Artist Scott Boyle
b.
1963, Landscape artist Scott Boyle recreates a sense of place and emotion, with
shapes, color, texture, and balance. He strives to capture the harmony and
essence of beauty in the world around us representing familiar vistas in North
Carolina and beyond. Scott says he finds North Carolina one of the
most exciting and inspiring states to paint . . . similar to California in its
uniqueness.
At an early age Scott was recognized to have an unusual ability to
draw and his parents seized the opportunity by providing private art
lessons at the early age of seven. He was fortunate to have been
influenced by a rich heritage of traditional Indiana painters from
Beech Grove. By the time he was sixteen, he had won over four-dozen
awards and sold sixty-five oil paintings.
During this time
Scott had one eye on the sky with a great interest in aviation. Later
he attended Indiana State University, graduating in 1984 to become an
airline pilot. Today he still flies and often takes his paints on
layovers to study the outdoors in other locations across the country
or seeking out Art Museums in the larger cities he visits.
He spends much of his time painting
smaller paintings from life on location to accurately recreate that
emotional response that a camera cannot capture. He uses these small
pictures and his memory as a guide to create larger paintings in his
studio.
Scott makes his home in rural Gaston
County, near Bessemer City, North Carolina, with his wife, Esther, and
their five children.
Scott Boyle
Artist Statement
“With
my landscape paintings I strive to create with paint the temperamental
effects of natural light on the world around us.
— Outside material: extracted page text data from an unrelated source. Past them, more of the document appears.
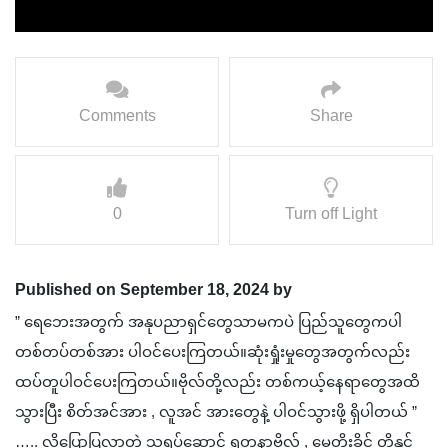
Comments
Share
0
Turn off Light
Published on September 18, 2024 by
” ရေဘေးအတွက် အနုပညာရှင်တွေသာမကပဲ ပြည်သူတွေကပါ
တစ်တပ်တစ်အား ပါဝင်ပေးကြတယ်။ဆုံးရှုံးမှုတွေအတွက်လည်း
ထပ်တူပါဝင်ပေးကြတယ်။ဗိုလ်တို့လည်း တစ်ကယ့်နေရာတွေအထိ
သွားပြီး စိတ်အင်အား , လူအင် အားတွေနဲ့ ပါဝင်သွားဖို့ ရှိပါတယ် ”
….. လို့ပြောပြလာတဲ့ သရုပ်ဆောင် ရတနာဗိုလ် , မေတိုးခိုင် တို့နှင့်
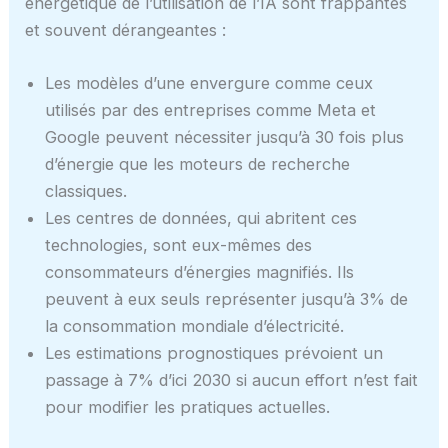
énergétique de l’utilisation de l’IA sont frappantes
et souvent dérangeantes :
Les modèles d’une envergure comme ceux
utilisés par des entreprises comme Meta et
Google peuvent nécessiter jusqu’à 30 fois plus
d’énergie que les moteurs de recherche
classiques.
Les centres de données, qui abritent ces
technologies, sont eux-mêmes des
consommateurs d’énergies magnifiés. Ils
peuvent à eux seuls représenter jusqu’à 3% de
la consommation mondiale d’électricité.
Les estimations prognostiques prévoient un
passage à 7% d’ici 2030 si aucun effort n’est fait
pour modifier les pratiques actuelles.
This is an enormous
challenge as most of my paintings are produced plein air (or
outdoors). Being there in person in the face of nature has a way of
keeping me honest and growing as a representational artist. When a
plein air painting is successful completed, it will sometimes become
the inspiration for a larger studio work. Creating paintings indoors
then allows me the time to further develop the ideas which were
initially born outdoors. Working in a studio gives me a controlled
environment and allows me to have repeated sessions with a painting to
add layers of transparent glazes, scumbles and impastos that create
depth in the work.
Some of my inspiration comes from landscape painters of the 19th and
20th centuries. I spend considerable time reading as well as visiting
art museums throughout the United States. Being inspired by works that
successfully capture the fleeting effects of light, some of my
favorite artists are: Sir George Clausen, Isaac Levitan, Winslow
Homer, George Inness, Frits Thaulow, Claude Monet, Henry O Tanner,
Edgar Payne, Clyde Aspevig, and T. Allen Lawson.
Life as a painter is an endless challenge to explore the world
visually; my passion is for the one who created it and that my work
might bring glory to God.”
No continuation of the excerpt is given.